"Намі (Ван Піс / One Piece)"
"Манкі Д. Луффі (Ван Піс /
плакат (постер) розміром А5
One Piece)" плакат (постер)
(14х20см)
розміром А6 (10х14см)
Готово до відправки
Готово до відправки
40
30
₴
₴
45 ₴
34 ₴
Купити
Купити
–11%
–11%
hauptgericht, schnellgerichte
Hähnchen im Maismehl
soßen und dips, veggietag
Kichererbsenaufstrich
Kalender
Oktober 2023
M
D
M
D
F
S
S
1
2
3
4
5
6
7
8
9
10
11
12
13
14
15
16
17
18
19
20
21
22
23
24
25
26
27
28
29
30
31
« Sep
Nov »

==

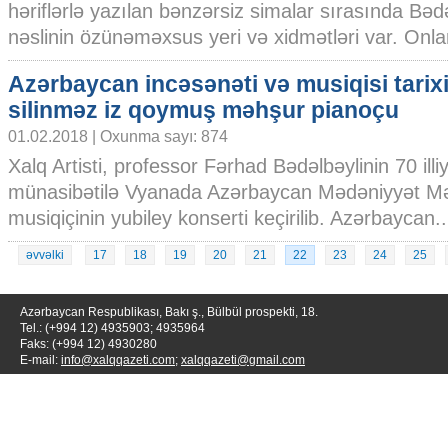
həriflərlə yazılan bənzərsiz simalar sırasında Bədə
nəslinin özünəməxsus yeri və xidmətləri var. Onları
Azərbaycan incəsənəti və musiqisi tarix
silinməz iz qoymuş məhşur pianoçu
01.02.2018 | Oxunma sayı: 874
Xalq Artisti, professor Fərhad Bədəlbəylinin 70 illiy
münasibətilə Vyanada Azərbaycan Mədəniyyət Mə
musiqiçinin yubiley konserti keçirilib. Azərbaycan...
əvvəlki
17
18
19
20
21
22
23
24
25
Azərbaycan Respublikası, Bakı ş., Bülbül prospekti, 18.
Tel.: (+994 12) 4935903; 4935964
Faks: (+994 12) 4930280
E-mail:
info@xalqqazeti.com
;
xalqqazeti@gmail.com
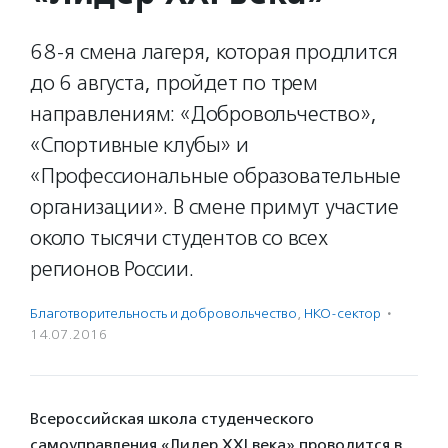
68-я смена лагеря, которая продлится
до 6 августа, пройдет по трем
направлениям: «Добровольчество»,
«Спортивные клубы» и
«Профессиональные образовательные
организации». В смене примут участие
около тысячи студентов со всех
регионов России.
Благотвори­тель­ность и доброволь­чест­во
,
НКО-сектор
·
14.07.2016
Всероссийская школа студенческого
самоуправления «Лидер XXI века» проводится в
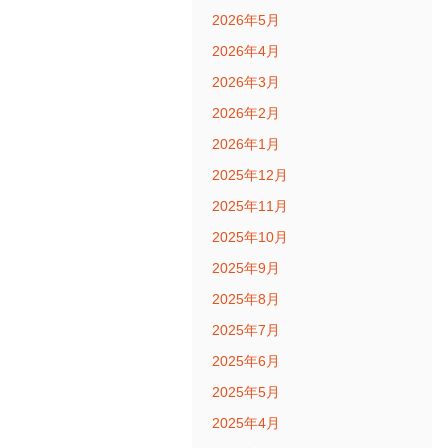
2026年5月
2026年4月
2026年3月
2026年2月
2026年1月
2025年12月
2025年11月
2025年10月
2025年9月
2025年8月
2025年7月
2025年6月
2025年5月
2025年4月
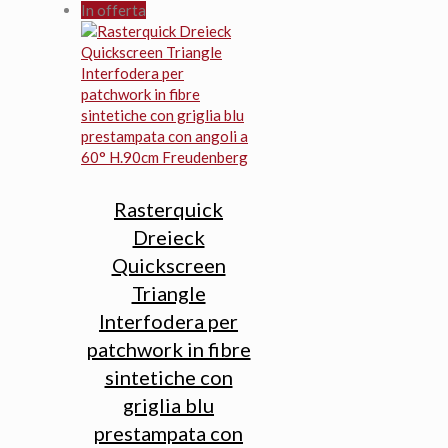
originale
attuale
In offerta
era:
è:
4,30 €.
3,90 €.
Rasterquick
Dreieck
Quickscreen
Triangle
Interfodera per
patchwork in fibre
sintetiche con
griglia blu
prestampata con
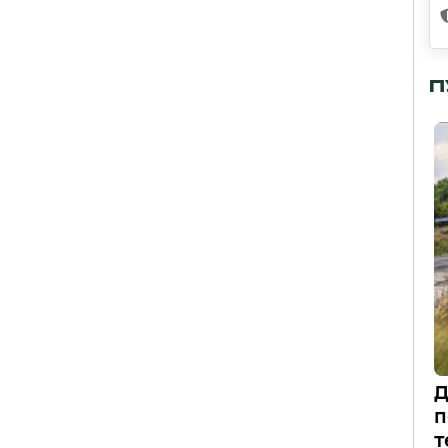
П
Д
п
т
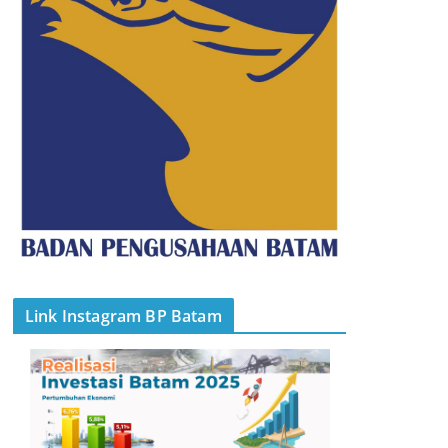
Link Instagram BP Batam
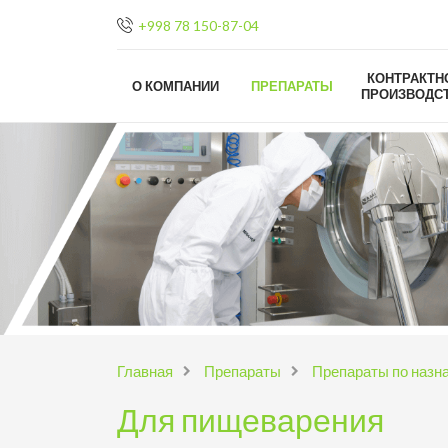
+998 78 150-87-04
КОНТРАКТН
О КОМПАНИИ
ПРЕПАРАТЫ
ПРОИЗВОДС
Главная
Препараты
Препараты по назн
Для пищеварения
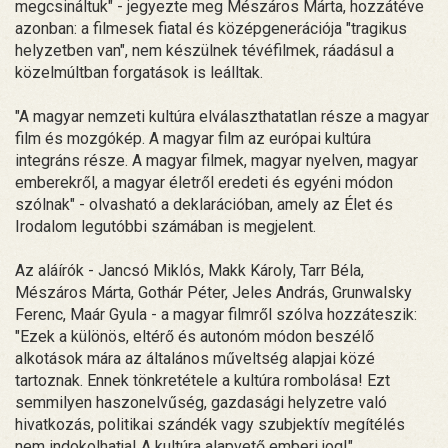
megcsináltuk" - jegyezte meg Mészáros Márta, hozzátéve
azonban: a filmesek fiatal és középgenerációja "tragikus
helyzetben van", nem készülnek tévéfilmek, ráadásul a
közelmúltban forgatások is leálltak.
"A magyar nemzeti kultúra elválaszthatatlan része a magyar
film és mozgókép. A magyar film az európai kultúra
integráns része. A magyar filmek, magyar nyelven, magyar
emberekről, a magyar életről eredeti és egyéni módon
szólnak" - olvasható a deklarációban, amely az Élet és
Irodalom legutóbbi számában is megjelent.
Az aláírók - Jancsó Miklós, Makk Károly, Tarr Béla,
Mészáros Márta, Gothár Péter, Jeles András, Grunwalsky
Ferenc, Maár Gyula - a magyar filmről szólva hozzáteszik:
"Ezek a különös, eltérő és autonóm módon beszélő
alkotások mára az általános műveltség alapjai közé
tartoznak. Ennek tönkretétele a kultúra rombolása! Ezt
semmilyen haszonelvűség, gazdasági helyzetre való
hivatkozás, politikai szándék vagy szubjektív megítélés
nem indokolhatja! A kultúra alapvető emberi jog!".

■ **WHAT IS NEEDED**
From the data above, state how many lines contain the string "Mészáros", offering no other words.

■ **RESULT FOR THIS TASK**
2